== THE DATA ==

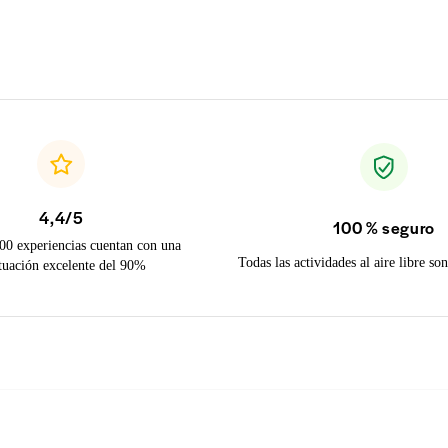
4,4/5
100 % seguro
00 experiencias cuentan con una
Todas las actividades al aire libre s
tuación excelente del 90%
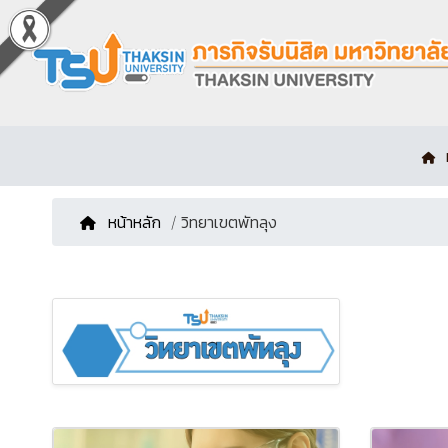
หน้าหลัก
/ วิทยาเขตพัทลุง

===
== THE DATA ==

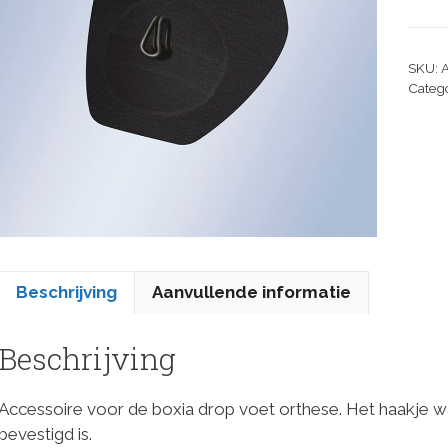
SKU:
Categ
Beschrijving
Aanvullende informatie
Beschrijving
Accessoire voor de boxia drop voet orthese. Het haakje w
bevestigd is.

===

Your task is to retype the entries verbatim, starting with the line that holds "Aanvullende informatie" and stopping after the line that holds "bevestigd is.".

TASK ANSWER:
Aanvullende informatie
Beschrijving
Accessoire voor de boxia drop voet orthese. Het haakje w
bevestigd is.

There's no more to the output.